As the researcher and teacher in this project, I have had a struggle with the power that comes with each of these roles. Pushing my own interpretations, biases, and knowledge on the viewers of this website makes me feel uncomfortable. Based in this discomfort, two questions emerge for me applicable to my role as researched and teacher. Who am I to decide how data should be understood? Who I am to decide what the viewers/learners should know?
My role in the classroom community is as a head teacher. Several people work with me since this is lab school. In addition to a co-teacher, the community includes graduate assistants, practicum students, fieldwork students, and work study students. Again, I struggle with the power that comes with my role. I often ask myself, how can I interrupt the hierarchy and rethink the relationship between all of us as a community of learners. Through my lens, the development of these relationships cannot exist without the presence of trust and power shifts within the community. Also, within the preschool community, fifteen young children share their thoughts, conflicts, and insights. I believe that the same trust that is between the adults in the community is necessary between the children and adults. In this belief, I am again attempting to challenge the hierarchy and traditional construct of school that exists in the understanding of the social conception of school.
Choosing to describe the context of the Rita Gold Center through the words of my teachers is one decision I made to challenge the usual power dynamic of the head teacher being the first and, sometimes only, voice heard. Both Hema and Anton have worked in the classroom for the past two years. Beginning next year, Hema will be a co-head teacher with me. I believe that by using Hema's and Anton's voices, along with the clips of the community, challenges the traditional poisitoning of the head teacher, placing trust and value in everyone present in the community. My voice appears on this website through writing. I am hoping that I am not at the center; just part of the description. I share my own struggles and discomfort as a means for the viewer to not notice the absence of my video but to understand my choice to rethink the power in teaching and research.
When beginning this research, I instantly considered the audience, assuming that the engagement with the data was most important. To me, this allowed my interpretations, my power, to fall to the wayside. Yet, at the same time, this was an obvious error on my part. The choice of the data presented, how it is edited, the positioning of the photos, choice of words, and sequence of web pages, are all related to my own personal beliefs, assumptions, and understandings. So whether I present the interpretation directly or indirectly through my choice, it exists.
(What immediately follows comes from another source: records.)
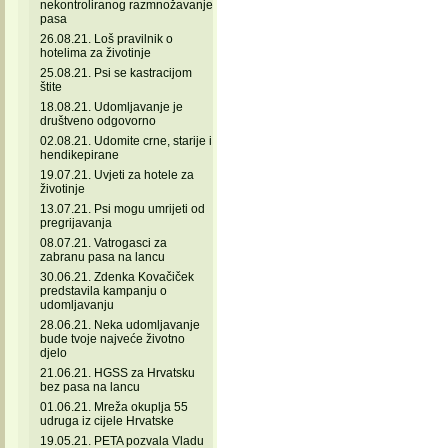
nekontroliranog razmnožavanje
pasa
26.08.21. Loš pravilnik o
hotelima za životinje
25.08.21. Psi se kastracijom
štite
18.08.21. Udomljavanje je
društveno odgovorno
02.08.21. Udomite crne, starije i
hendikepirane
19.07.21. Uvjeti za hotele za
životinje
13.07.21. Psi mogu umrijeti od
pregrijavanja
08.07.21. Vatrogasci za
zabranu pasa na lancu
30.06.21. Zdenka Kovačiček
predstavila kampanju o
udomljavanju
28.06.21. Neka udomljavanje
bude tvoje najveće životno
djelo
21.06.21. HGSS za Hrvatsku
bez pasa na lancu
01.06.21. Mreža okuplja 55
udruga iz cijele Hrvatske
19.05.21. PETA pozvala Vladu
Although I am attempting to rethink how research is presented as well as include the experience of the all the viewers, who I am to assume my data is important enough to spend time with it and learn from it? As I have come to reconcile this inner struggle, I began to realize that the data should just exist. If the viewer chooses to engage with the data, it is through his or her own entry points, experiences, and challenges. In accepting this conception, I believe I became more engaged with the research and all its possibilities.